Customers may want to suspend subscriptions to certain content or services when going on vacation or for other personal reasons. Newspapers deliveries are the most common example, but the concept is spreading to an array of services and products, including retail subscription boxes. Your commerce system should permit a customer to suspend his subscription to your service for a certain period of time.

Cancelling

 Your system must allow customers to simply and easily cancel subscriptions to services that are no longer needed. For example, a customer may cancel her trial subscription at the end of the free promotional period, without converting into a paying customer. And since a customer can have more than one subscription, your system must allow a customer to cancel one subscription while keeping others active.

 

ADDITIONAL CUSTOMER ACCOUNT DETAILS

The golden rule of customer account management is that when creating a new customer account, your system should only collect information you absolutely need.

This pays dividends in a variety of ways: it keeps processes short, minimizes redundancy, and mitigates customer abandonment. Information typically required will be: name, password, key contact and billing information, and payment information.
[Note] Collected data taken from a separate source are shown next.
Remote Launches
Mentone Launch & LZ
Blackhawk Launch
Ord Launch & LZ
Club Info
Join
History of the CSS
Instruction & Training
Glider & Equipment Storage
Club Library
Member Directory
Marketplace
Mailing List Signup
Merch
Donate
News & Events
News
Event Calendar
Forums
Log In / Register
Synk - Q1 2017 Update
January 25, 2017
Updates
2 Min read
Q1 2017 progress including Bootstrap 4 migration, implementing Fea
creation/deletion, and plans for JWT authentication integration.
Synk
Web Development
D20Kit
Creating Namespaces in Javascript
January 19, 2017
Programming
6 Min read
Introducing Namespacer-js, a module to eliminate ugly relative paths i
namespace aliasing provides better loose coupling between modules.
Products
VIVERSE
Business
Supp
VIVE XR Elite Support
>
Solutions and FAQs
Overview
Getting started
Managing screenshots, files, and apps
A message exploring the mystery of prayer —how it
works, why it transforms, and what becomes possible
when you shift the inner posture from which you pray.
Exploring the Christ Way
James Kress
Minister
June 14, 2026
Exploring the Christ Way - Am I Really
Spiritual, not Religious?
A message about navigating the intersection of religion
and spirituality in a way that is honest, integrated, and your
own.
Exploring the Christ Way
That’s it.

You probably don’t remember setting up your Amazon or Apple ID, but they don’t ask for anything more than that. Prompting people for needless information about their professions or job titles can really harm your onboarding numbers.
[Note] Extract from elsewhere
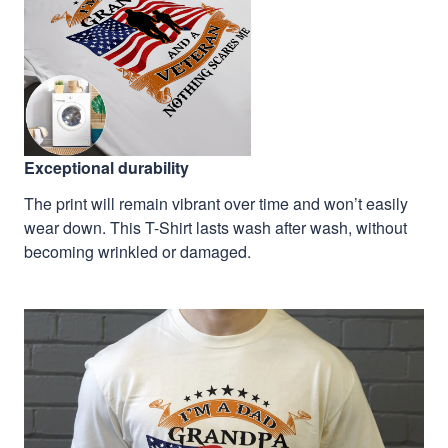
Exceptional durability
The print will remain vibrant over time and won’t easily
wear down. This T-Shirt lasts wash after wash, without
becoming wrinkled or damaged.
If you’re offering a free trial period, you’ll need to decide whether your system will collect credit card information prior to starting the free trial. Prior collection of credit card information will likely lower your free trial customer acquisition rate, but increase your conversion rate from free to paying customers downstream.

Another important rule of thumb – you can always A/B test. Testing both approaches is a good way to measure which approach works best for your business, and so your system should accommodate such experimentation.
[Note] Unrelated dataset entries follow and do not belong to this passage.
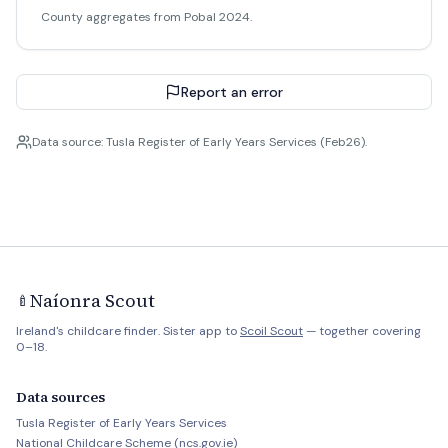
County aggregates from Pobal 2024.
Report an error
Data source: Tusla Register of Early Years Services (Feb26).
Naíonra Scout
🍼
Ireland's childcare finder. Sister app to
Scoil Scout
— together covering
0–18.
Data sources
Tusla Register of Early Years Services
National Childcare Scheme (ncs.gov.ie)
In addition to the information entered during account creation, your system should also likely allow for the editing of the following customer account details:

Locale: Information about the customer’s time zone and date format preferences.

Currency: The currency that is used to charge the customer.

Tax Exemption: The customer’s tax exemption status (typically not editable directly by a customer).

Payment Terms: You may want flexibility to offer both net 15 or net 30 terms (typically not editable directly by a customer).

Payment Methods: Your system should ideally support entry of multiple payment methods, in addition to selection of one default payment method.

Additional Contacts: For example, you may want to store different “bill to” and “sold to” contacts for a particular customer.

CANCELLING ACCOUNTS

Finally, your system will need to support cancellation of customer accounts. As we’ve learned from the recent Comcast customer service call debacle, this should not be an onerous process.

Customers should be able to cancel accounts in a self-service manner, but it’s also important to keep in mind that your support representatives should also be able to cancel accounts either at a customer’s request or for other business reasons such as non-payment or fraudulent use.

Delving deeper, here are additional things your system must support during account cancellation, largely to minimize revenue risk. These issues may sound obvious, but they’re responsible for millions of dollars in leaked earnings every year:

  • Before canceling an account, your system should cancel all of the customer’s subscriptions and verify that all due invoices have been paid or adjusted.
  • The system should prohibit further subscriptions from being added to a canceled account.
  • The system must ensure that any remaining usage prior to account cancellation gets billed to the customer in the next billing cycle.
  • Optionally, you may consider having your system cancel all of a customer’s subscriptions but keep the customer account active, so the customer can reengage without friction at a later date, with her existing account information still intact. Having to re-enter information for a previously subscribed service is a less than optimal way to re-engage a customer! The Financial Times, for example, keeps all their current and former subscribers’ information in Salesforce.